Spinal correction performed by a properly qualified practitioner has been testified to be among the safest forms of health restoration. Research has shown the risk of injury subsequent to such therapeutic encounter to be less than 1 in 3,000,000. This was disclosed in the Journal of Manipulative and Physiological Therapeutics more than ten years ago and compares extremely favourably with medication and surgery.
Looking at one of the most widely used and relatively benign medications – aspirin is reported to be directly responsible for in excess of 10,000 mortalities per annum, and the Merck Manual reports it to be one the most common causes of poisoning.
In one study of surgical procedures, such interventions were seen to be inappropriate in 40% of cases with negative outcomes in 40% of the remainder (What Doctors Don’t Tell You – Lynne McTaggart. June 1994); further, the effects of surgery can often be extremely difficult to reverse.
Education to the appropriate level is key to the development of the skills essential for the practice of this discipline. The degree Doctor of Chiropractic (D.C.) or B.Sc.(Chiro.) entails six years of rigorous full-time training with ongoing clinical experience encounters culminating in a final training clinic year requiring 400 patient visits. This demonstrates the current educational requirement for today’s practitioner and -bearing such a qualification with satisfactory completion of this syllabus- entitles the candidate to be regarded as trained to internationally accepted standards. Further ongoing Continuing Professional Education is incumbent on all professionals of this discipline.

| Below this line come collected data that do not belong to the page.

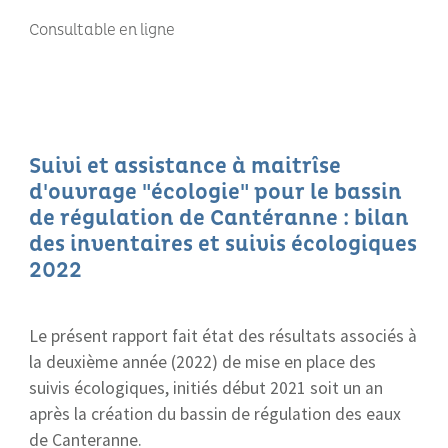
Consultable en ligne
Suivi et assistance à maitrîse
d'ouvrage "écologie" pour le bassin
de régulation de Cantéranne : bilan
des inventaires et suivis écologiques
2022
Le présent rapport fait état des résultats associés à
la deuxième année (2022) de mise en place des
suivis écologiques, initiés début 2021 soit un an
après la création du bassin de régulation des eaux
de Canteranne.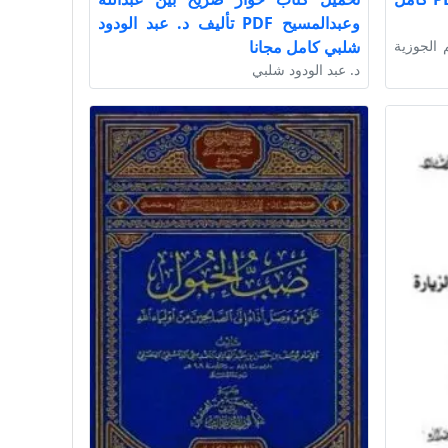
وعبدالمسيح PDF تأليف د. عبد الودود
 الجوزية
شلبي كامل مجانا
د. عبد الودود شلبي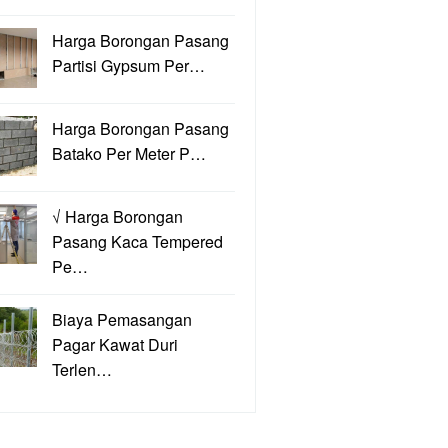
Harga Borongan Pasang
Partisi Gypsum Per…
Harga Borongan Pasang
Batako Per Meter P…
√ Harga Borongan
Pasang Kaca Tempered
Pe…
Biaya Pemasangan
Pagar Kawat Duri
Terlen…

The correction of a spinal complaint by manual procedures performed by a suitably educated and trained expert is invariably a comfortable and reassuring encounter. Many people do not know this, but it is extremely rare for the treatment to involve any great degree of discomfort. In the rare instances of patient discomfort this would usually be attributable to an extremely acute condition causing the overlying soft tissues about the area to be treated to be tender or inflamed. In the highly unusual case of discomfort associated with treatment, it is virtually unheard of for patients to feel discomfort related to treatment after the initial visits.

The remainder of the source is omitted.